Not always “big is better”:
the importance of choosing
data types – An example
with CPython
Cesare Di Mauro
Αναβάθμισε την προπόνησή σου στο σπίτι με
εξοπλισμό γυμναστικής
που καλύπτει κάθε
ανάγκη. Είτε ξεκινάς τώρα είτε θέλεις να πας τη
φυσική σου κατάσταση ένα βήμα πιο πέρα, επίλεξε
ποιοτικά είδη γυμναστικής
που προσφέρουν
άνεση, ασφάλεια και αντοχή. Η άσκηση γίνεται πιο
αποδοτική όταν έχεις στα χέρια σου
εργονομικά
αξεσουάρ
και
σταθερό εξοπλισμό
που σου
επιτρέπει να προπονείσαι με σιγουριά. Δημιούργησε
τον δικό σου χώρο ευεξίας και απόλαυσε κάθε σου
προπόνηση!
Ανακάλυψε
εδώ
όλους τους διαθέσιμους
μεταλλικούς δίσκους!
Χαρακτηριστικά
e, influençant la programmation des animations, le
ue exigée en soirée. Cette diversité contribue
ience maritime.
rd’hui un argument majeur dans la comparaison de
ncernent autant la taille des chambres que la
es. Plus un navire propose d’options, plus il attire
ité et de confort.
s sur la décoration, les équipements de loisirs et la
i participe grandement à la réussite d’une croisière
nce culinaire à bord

---

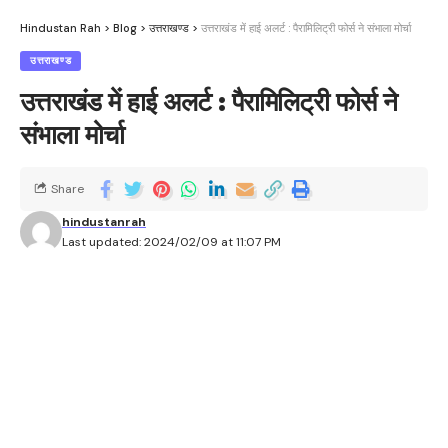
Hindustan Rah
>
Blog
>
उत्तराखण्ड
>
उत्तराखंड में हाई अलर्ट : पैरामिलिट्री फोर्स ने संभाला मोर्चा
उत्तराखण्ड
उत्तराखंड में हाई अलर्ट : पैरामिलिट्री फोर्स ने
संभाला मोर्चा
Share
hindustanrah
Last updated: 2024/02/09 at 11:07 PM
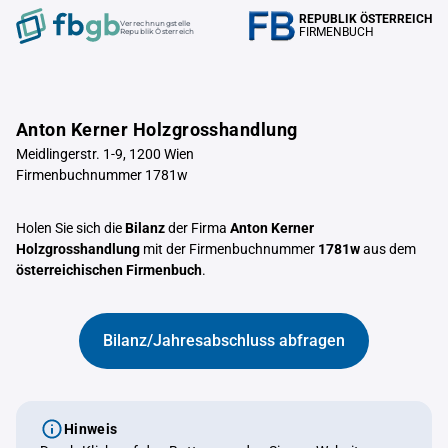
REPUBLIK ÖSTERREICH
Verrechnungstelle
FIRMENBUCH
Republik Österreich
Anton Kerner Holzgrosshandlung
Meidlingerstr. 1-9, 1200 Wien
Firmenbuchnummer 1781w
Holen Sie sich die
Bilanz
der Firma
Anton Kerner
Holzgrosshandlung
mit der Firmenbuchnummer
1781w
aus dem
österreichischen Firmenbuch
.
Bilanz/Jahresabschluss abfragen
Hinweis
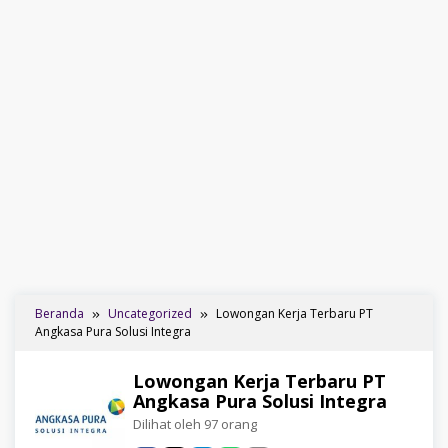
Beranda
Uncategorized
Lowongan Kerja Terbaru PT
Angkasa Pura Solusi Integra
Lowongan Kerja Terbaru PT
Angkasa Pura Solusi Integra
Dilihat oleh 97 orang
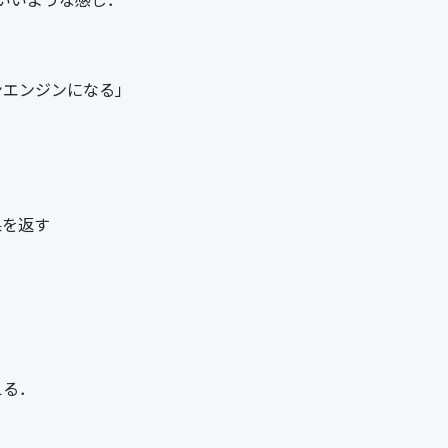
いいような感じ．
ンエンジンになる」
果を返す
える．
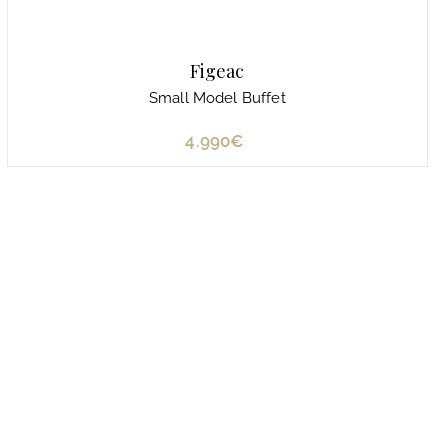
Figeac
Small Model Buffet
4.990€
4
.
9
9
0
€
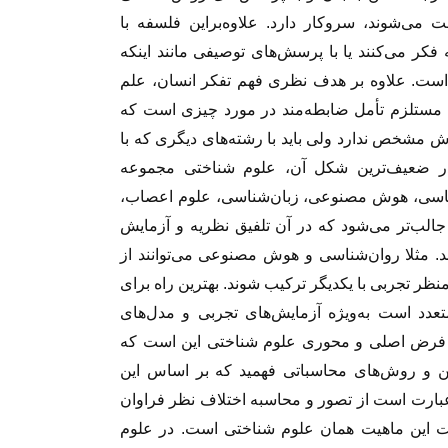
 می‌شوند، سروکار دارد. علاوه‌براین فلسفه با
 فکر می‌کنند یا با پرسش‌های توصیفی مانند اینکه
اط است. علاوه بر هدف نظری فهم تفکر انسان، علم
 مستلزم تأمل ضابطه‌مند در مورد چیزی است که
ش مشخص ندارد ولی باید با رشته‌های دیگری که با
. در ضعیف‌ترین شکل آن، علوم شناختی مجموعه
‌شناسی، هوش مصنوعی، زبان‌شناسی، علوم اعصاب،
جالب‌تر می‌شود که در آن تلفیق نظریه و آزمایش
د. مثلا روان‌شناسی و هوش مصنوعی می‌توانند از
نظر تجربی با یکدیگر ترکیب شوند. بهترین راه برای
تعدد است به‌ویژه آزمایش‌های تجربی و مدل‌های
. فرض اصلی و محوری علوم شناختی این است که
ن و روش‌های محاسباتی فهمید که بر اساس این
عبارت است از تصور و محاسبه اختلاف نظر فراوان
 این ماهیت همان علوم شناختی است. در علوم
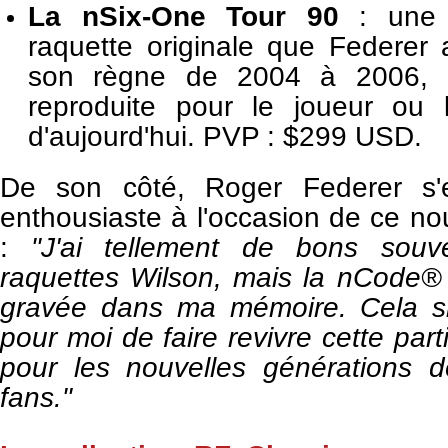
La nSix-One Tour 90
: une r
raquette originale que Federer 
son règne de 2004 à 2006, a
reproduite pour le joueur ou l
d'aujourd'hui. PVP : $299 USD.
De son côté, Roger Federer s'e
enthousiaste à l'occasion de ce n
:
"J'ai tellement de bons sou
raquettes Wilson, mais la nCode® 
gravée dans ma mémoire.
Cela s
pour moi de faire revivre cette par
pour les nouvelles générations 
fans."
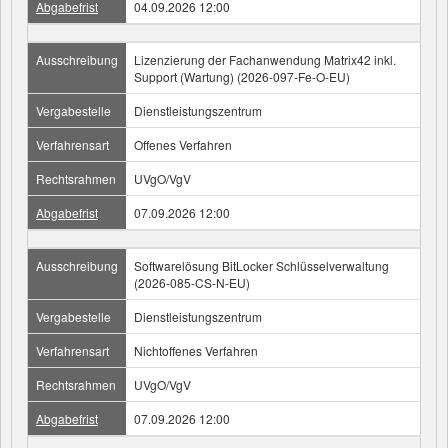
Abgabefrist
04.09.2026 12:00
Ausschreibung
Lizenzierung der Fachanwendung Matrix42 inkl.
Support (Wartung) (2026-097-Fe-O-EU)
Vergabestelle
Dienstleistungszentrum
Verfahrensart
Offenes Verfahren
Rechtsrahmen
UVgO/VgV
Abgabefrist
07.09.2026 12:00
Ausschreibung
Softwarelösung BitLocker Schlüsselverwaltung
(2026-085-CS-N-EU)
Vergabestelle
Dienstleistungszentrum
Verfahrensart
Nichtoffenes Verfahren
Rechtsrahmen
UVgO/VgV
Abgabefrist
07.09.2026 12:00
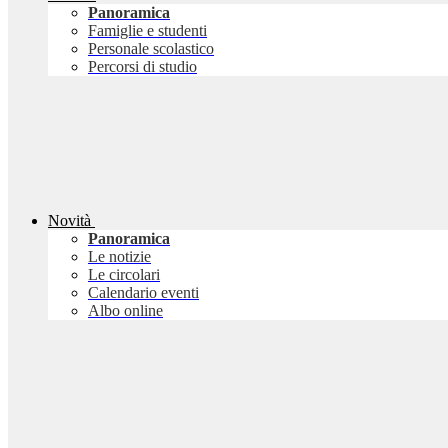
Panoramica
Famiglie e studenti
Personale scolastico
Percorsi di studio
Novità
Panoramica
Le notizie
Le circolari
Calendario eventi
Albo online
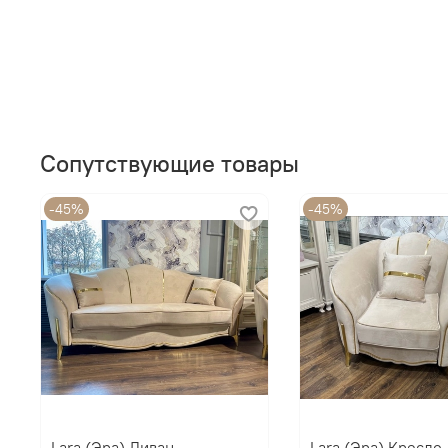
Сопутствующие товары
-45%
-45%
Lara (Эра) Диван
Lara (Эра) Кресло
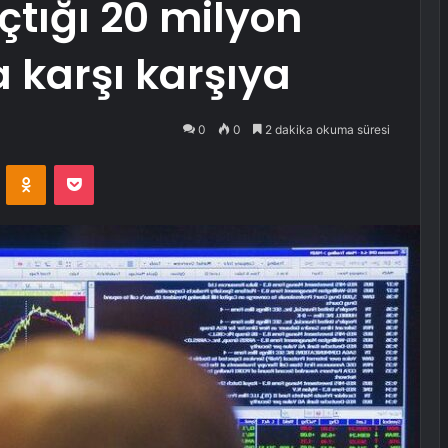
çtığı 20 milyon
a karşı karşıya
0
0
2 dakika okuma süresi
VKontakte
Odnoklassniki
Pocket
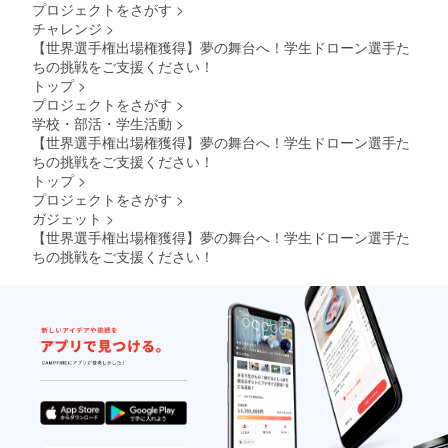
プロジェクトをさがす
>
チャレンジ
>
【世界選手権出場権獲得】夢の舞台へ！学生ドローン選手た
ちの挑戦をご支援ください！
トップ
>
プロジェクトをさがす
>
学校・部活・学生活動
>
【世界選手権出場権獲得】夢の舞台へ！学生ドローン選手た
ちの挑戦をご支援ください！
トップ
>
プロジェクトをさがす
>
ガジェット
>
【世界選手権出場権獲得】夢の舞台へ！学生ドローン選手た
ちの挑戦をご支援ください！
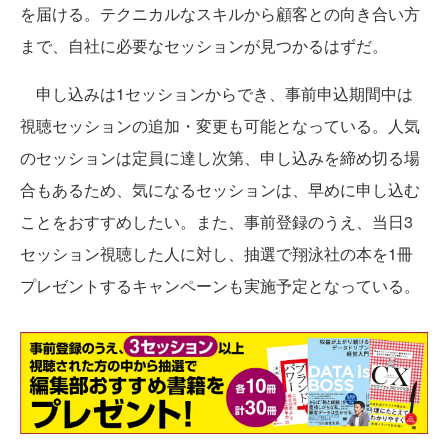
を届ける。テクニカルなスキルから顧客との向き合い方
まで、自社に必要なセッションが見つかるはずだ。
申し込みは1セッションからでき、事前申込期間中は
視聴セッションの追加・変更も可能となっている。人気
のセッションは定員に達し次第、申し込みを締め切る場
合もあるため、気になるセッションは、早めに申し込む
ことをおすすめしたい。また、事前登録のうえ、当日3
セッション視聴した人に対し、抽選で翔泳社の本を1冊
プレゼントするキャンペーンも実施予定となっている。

--

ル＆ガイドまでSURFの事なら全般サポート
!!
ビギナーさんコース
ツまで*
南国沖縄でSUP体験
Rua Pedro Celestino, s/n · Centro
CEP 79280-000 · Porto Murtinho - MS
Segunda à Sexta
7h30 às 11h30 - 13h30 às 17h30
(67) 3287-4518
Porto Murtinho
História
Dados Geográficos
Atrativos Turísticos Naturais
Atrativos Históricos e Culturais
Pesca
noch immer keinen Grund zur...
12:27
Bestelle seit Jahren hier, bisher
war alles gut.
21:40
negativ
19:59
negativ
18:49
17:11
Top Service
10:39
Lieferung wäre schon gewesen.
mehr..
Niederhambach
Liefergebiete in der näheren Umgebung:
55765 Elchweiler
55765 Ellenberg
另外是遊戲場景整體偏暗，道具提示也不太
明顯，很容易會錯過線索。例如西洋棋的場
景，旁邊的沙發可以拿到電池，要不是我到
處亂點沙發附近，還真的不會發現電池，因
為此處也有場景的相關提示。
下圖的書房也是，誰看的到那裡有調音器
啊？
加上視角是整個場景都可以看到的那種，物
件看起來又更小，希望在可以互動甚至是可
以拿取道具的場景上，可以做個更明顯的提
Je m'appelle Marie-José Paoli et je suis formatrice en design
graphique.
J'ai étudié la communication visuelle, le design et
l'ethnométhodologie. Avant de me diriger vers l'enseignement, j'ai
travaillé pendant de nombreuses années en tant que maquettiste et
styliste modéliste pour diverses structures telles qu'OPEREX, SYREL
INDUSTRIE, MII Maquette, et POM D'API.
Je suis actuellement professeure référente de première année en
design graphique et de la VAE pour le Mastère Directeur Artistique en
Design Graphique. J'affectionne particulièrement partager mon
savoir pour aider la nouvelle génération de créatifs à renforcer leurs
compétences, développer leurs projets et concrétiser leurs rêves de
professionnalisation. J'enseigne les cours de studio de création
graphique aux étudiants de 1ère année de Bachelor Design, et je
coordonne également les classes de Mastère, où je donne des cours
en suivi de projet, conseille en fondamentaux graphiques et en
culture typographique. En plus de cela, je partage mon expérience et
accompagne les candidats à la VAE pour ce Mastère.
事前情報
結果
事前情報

**Exercise prompt:** From the line containing "شناختی این است که" through the line containing "セッション視聴した人に対し、抽選で翔泳社の本を1冊", copy every line above exactly, without pictures.

**Completed exercise:**
. فرض اصلی و محوری علوم شناختی این است که
ن و روش‌های محاسباتی فهمید که بر اساس این
عبارت است از تصور و محاسبه اختلاف نظر فراوان
 این ماهیت همان علوم شناختی است. در علوم
La nSix-One Tour 90
: une r
raquette originale que Federer 
son règne de 2004 à 2006, a
reproduite pour le joueur ou l
d'aujourd'hui. PVP : $299 USD.
De son côté, Roger Federer s'e
enthousiaste à l'occasion de ce n
:
"J'ai tellement de bons sou
raquettes Wilson, mais la nCode® 
gravée dans ma mémoire.
Cela s
pour moi de faire revivre cette par
pour les nouvelles générations 
fans."
Abgabefrist
04.09.2026 12:00
Ausschreibung
Lizenzierung der Fachanwendung Matrix42 inkl.
Support (Wartung) (2026-097-Fe-O-EU)
Vergabestelle
Dienstleistungszentrum
Verfahrensart
Offenes Verfahren
Rechtsrahmen
UVgO/VgV
Abgabefrist
07.09.2026 12:00
Ausschreibung
Softwarelösung BitLocker Schlüsselverwaltung
(2026-085-CS-N-EU)
Vergabestelle
Dienstleistungszentrum
Verfahrensart
Nichtoffenes Verfahren
Rechtsrahmen
UVgO/VgV
Abgabefrist
07.09.2026 12:00
Panoramica
Famiglie e studenti
Personale scolastico
Percorsi di studio
Novità
Panoramica
Le notizie
Le circolari
Calendario eventi
Albo online
Сопутствующие товары
-45%
-45%
Lara (Эра) Диван
Lara (Эра) Кресло
çtığı 20 milyon
a karşı karşıya
0
0
2 dakika okuma süresi
VKontakte
Odnoklassniki
Pocket
プロジェクトをさがす
>
チャレンジ
>
【世界選手権出場権獲得】夢の舞台へ！学生ドローン選手た
ちの挑戦をご支援ください！
トップ
>
プロジェクトをさがす
>
学校・部活・学生活動
>
【世界選手権出場権獲得】夢の舞台へ！学生ドローン選手た
ちの挑戦をご支援ください！
トップ
>
プロジェクトをさがす
>
ガジェット
>
【世界選手権出場権獲得】夢の舞台へ！学生ドローン選手た
ちの挑戦をご支援ください！
を届ける。テクニカルなスキルから顧客との向き合い方
まで、自社に必要なセッションが見つかるはずだ。
申し込みは1セッションからでき、事前申込期間中は
視聴セッションの追加・変更も可能となっている。人気
のセッションは定員に達し次第、申し込みを締め切る場
合もあるため、気になるセッションは、早めに申し込む
ことをおすすめしたい。また、事前登録のうえ、当日3
セッション視聴した人に対し、抽選で翔泳社の本を1冊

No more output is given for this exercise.